FRAMINGHAM, Mass.-When Intel starts shipping its newest “Sandy Bridge” PC processors later this quarter, the chips will come with the latest generation of the company’s vPro on-board management and security capabilities that now will include the ability to lock down lost or stolen PCs via a 3G text message.
Intel officials have put on demonstrations of the upcoming vPro 2.0 features around the United States and Canada, including in this city west of Boston. They showed off the capabilities on a number of notebooks located around a room, including some yet-to-be released ThinkPad T420 systems from Lenovo.
The enhancements touch on everything from security to configuration, with a key goal being ease of use, according to Brian Tucker, director of marketing for the chip maker’s Business Client Platform Division.
“We’re trying to make it as simple as possible for IT pros,” Tucker said in an interview with eWEEK during the demonstrations.
Making life easier for IT technicians can mean saving time and money, and improving employee productivity. With workers increasingly mobile, being able to locate and secure laptops when they’re lost or stolen is critical to not only find the system, but also protect the data inside, said Loan Webb, business development director at Intel.
Intel officials were talking about some of the enhancements in vPro 2.0 during the Intel Developer Forum in September 2010, with CEO Paul Otellini talking up the success of the technology and the possibilities open to the company through combining the capabilities of vPro with the security technology acquired in Intel’s $6.8 billion purchase of security software maker McAfee.
Now with the launch of the latest 2nd Generation Core processors nearing, Intel officials are again talking up those capabilities. Among the security features highlighted during the demos was Anti-Theft 3.0, which among other things now lets IT administrators lock down a lost or stolen laptop by sending an SMS text message sent over a 3G network.

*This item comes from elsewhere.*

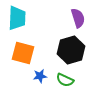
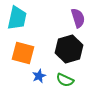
cyan trapezoid: rotated 10 degrees clockwise
black hexagon: moved 2 px left, 1 px up
blue star: moved 1 px left; rotated 16 degrees counterclockwise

Before, the “poison pill” could only be delivered via WiFi or wired connections, according to Jake Gauthier, a vPro technician with Intel. The 3G capability becomes important given the increasing 3G support being built into the newest laptops. After the poison pill is delivered, the PC will not boot up, going only to a screen that can include a message for anyone finding the system saying how and where they can return it. In addition, being hardware-based, the security feature does not offer the sort of backdoors that can found in security software and exploited.
The data in the system is still intact, and once the PC is found, the IT administrator can send another SMS text message to unlock the system.
Another anti-theft feature is a GPS-based location-beaconing capability, enabling IT to locate missing PCs. The beaconing capability can be programmed through policies created by the IT department, Tucker said. In addition, in partnership with Symantec and Vasco, Intel has created a hardware-based one-time password system to defend users against the growing number of phishing Websites.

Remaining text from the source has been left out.